Da qui, l’importante lezione che possiamo trarre dalla pandemia è che le politiche pubbliche possono e devono fare qualcosa. In questa situazione straordinaria a livello europeo è avvenuto ciò che fino a pochi mesi prima era inimmaginabile: l’allentamento dei vincoli di bilancio comunitari, la risposta coordinata e la programmazione comune del post-pandemia in UE. L’intervento pubblico e gli strumenti di welfare sono divenuti centrali, e questa dovrebbe essere una lezione per il domani.
Guardando al presente post-pandemico, Barbieri infatti auspica “un profondo ripensamento e riequilibrio delle disuguaglianze che si sono fin qui delineate. Ciò deve avvenire dando maggior peso ai redditi da lavoro rispetto ai redditi da capitale e alle rendite, che negli ultimi 20 anni sono notevolmente aumentate”.
Insomma, le disuguaglianze economiche dopo la pandemia riguardano le differenze di patrimonio e quindi la ricchezza e il capitale che ognuno ha a disposizione. E poi le differenze di reddito, ovvero le entrate sotto le diverse forme. In situazioni di shock come la pandemia, chi può attingere ad un patrimonio e ad entrate più consistenti è senza dubbio in una posizione privilegiata (leggi: allarga la forbice della disuguaglianza) rispetto a chi magari non riesce neanche ad arrivare alla fine del mese.
C’è poi il tema importante della povertà educativa e delle opportunità date ai giovani: “l’Italia è uno dei paesi con il più alto tasso di giovani che sono fuori dal sistema educativo e non ancora inseriti nel mondo del lavoro”. E per quanto riguarda quest’ultimo la diseguaglianza diventa di genere: “basti pensare che le donne costituiscono la maggior parte dei lavoratori che hanno perso l’impiego con la pandemia”.
Senza dimenticare le disuguaglianze di accesso ai servizi e di esercizio dei diritti. “Se pensiamo al tema dei vaccini notiamo come alcune aree del mondo abbiano una diffusione meno efficace.
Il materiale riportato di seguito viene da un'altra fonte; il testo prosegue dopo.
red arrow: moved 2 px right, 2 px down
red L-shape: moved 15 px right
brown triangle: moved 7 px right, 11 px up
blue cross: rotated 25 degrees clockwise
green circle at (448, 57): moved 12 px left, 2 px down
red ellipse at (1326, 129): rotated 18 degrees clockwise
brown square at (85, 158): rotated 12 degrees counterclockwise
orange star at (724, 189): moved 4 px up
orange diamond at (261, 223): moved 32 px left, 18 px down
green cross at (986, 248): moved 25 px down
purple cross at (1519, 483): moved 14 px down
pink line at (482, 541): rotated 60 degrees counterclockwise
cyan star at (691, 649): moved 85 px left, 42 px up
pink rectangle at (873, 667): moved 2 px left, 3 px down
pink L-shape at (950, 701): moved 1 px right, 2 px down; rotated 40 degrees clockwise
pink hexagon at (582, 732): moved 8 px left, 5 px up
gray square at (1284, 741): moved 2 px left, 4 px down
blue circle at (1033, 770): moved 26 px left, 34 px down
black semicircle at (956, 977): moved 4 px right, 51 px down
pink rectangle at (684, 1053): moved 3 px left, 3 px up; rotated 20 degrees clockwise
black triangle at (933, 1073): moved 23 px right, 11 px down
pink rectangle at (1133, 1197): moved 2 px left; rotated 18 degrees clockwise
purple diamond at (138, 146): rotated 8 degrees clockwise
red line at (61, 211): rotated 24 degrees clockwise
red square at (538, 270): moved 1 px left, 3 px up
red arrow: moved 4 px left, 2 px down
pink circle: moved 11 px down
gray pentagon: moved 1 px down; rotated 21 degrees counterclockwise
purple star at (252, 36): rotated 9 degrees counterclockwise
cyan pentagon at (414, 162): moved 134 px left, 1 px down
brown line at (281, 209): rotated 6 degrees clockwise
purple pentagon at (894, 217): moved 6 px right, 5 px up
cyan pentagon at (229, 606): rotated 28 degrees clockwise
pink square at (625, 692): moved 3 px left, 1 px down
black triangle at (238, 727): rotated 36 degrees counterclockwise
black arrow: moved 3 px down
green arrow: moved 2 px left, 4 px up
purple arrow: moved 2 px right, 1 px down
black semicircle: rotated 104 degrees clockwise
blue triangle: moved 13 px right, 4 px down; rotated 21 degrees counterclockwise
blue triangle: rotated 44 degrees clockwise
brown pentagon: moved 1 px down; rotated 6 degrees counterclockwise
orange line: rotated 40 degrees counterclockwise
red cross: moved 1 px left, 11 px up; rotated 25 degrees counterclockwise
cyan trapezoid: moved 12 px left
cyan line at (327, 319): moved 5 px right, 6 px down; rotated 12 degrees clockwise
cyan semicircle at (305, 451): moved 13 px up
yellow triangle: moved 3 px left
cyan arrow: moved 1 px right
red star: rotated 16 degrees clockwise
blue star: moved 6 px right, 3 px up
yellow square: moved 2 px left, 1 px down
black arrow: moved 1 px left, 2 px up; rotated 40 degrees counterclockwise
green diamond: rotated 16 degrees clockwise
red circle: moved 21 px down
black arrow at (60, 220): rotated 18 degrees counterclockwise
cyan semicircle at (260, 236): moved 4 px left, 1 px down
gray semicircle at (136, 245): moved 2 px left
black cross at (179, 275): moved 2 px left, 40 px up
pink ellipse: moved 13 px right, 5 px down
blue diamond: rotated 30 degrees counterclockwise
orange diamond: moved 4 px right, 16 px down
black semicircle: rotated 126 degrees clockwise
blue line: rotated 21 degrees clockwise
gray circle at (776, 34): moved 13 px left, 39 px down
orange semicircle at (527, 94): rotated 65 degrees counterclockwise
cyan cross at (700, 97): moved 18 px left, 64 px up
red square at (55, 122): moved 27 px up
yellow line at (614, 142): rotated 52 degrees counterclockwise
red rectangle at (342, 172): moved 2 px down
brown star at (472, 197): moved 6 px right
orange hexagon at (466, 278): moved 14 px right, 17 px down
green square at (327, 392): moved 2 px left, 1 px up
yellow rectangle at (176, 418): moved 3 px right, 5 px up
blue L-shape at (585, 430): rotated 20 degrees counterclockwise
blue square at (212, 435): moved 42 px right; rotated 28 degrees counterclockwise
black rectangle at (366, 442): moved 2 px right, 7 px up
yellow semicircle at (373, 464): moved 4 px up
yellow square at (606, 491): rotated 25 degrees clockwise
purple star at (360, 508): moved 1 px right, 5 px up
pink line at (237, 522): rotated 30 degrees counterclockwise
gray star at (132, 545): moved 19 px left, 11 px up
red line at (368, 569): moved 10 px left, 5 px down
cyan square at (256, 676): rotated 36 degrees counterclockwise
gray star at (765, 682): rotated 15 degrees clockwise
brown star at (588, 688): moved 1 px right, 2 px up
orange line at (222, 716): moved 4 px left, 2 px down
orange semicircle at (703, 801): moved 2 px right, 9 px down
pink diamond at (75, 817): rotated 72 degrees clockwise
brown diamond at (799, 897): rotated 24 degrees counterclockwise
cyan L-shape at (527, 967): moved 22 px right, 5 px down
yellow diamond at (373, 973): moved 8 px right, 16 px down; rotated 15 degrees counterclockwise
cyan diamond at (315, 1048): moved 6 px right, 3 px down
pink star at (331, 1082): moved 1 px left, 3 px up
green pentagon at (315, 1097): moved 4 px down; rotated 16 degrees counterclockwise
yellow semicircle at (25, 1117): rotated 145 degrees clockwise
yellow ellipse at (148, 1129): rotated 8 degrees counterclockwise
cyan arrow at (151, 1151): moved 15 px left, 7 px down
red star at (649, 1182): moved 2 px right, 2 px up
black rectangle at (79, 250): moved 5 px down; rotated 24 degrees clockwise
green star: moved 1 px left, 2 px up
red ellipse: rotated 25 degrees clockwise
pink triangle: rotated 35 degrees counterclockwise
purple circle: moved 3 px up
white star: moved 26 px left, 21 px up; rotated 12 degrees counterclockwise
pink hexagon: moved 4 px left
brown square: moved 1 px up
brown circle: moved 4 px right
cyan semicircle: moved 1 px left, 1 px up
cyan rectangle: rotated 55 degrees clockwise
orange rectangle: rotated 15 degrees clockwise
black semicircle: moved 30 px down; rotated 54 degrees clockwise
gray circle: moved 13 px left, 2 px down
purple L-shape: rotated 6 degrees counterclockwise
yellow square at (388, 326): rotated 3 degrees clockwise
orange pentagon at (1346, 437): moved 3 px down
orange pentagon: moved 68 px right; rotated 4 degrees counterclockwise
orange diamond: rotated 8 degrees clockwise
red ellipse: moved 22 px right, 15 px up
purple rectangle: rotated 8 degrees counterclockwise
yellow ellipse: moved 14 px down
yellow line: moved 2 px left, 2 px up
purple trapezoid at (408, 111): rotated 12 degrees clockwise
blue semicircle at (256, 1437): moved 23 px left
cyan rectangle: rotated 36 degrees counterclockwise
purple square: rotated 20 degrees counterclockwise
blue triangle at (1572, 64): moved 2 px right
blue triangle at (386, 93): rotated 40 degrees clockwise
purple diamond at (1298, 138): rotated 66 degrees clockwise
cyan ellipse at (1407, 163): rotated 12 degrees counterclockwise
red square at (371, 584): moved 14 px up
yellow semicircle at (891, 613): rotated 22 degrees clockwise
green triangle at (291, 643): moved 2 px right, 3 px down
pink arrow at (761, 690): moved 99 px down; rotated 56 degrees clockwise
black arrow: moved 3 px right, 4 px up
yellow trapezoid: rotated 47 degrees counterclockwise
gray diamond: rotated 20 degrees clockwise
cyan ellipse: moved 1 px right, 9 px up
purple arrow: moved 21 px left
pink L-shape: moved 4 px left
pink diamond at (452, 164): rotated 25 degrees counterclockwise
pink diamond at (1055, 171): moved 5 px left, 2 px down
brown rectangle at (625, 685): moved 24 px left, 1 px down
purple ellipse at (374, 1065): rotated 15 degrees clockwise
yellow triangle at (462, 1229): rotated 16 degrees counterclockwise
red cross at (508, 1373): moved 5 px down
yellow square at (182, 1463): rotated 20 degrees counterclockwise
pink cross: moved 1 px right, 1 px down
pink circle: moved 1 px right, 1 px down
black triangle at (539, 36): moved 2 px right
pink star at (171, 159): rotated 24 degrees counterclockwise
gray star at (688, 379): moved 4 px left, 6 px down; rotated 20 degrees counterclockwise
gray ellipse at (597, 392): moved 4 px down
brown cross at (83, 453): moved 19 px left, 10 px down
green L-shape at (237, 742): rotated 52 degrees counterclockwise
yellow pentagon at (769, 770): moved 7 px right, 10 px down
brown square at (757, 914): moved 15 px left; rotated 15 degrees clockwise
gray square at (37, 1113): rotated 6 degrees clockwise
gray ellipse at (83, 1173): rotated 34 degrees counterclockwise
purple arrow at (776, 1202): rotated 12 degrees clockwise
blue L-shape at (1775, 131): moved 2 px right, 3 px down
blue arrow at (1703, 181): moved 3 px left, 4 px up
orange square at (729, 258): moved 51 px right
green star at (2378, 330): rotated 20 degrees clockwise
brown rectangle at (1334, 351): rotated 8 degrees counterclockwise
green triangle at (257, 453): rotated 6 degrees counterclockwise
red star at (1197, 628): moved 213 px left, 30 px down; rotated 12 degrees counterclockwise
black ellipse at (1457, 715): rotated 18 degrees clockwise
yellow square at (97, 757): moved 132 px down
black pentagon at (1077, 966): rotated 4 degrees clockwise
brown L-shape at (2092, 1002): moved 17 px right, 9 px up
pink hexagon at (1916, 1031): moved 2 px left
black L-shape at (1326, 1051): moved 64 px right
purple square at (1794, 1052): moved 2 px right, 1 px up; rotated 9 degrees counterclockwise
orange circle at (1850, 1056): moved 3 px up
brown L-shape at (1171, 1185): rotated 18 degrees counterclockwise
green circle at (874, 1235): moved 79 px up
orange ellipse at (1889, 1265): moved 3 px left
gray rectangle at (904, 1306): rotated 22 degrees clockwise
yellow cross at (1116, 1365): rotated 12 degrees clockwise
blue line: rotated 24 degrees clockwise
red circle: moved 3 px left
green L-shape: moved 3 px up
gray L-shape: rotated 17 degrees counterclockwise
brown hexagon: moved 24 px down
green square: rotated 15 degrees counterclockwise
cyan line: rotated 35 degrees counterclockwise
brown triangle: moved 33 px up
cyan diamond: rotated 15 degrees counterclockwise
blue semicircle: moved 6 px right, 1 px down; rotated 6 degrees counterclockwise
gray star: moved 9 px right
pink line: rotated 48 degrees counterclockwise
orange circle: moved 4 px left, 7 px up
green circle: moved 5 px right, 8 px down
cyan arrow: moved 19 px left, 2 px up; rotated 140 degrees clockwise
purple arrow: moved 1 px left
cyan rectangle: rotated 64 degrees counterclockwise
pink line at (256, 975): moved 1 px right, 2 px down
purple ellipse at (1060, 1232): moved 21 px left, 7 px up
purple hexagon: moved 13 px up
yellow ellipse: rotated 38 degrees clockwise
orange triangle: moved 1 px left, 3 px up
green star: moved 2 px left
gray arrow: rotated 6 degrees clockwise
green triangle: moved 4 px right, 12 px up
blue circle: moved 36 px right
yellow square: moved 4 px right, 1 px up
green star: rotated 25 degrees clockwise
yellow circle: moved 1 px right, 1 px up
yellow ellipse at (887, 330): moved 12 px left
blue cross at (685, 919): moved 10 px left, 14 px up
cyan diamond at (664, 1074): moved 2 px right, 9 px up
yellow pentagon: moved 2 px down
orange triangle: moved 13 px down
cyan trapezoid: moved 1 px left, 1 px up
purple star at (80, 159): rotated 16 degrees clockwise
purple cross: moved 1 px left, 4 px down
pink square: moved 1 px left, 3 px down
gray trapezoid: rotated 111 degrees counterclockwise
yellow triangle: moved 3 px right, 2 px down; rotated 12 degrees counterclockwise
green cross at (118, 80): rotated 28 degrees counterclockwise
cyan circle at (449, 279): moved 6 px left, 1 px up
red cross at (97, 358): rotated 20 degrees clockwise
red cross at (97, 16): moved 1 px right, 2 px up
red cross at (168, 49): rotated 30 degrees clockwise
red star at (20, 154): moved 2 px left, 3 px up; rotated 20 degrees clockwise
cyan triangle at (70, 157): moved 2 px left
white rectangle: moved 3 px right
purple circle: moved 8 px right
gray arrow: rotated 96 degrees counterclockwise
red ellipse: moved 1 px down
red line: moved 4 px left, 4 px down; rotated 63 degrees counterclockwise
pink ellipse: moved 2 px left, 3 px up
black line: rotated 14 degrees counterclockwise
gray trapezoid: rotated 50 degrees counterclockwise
Da rivedere in questo senso è il sistema di sviluppo, produzione e distribuzione dei farmaci, che ancora oggi è mal organizzato soprattutto nelle parti più povere del pianeta, dove le persone non hanno accesso a percorsi di cura”.
In tutti i paesi dove opera, OXFAM prevede programmi che supportano le comunità più vulnerabili, cercando di incidere sulle cause strutturali della povertà. Un impegno costante per garantire salari dignitosi, redditi minimi e una parità di accesso a beni e servizi.“Siamo all’interno della People Vaccine Alliance che vede varie organizzazioni della società civile in ogni paese. Su questo tema siamo stati tra i principali artefici nel sollevare un dibattito che ancora non ha trovato soluzioni concrete e attive sul tema della liberalizzazione dei brevetti, ma noi ci stiamo lavorando fin dall’inizio, da aprile del 2020.” Un lavoro che vedrà l’organizzazione impegnata anche durante il prossimo G20 in Italia, a fine ottobre.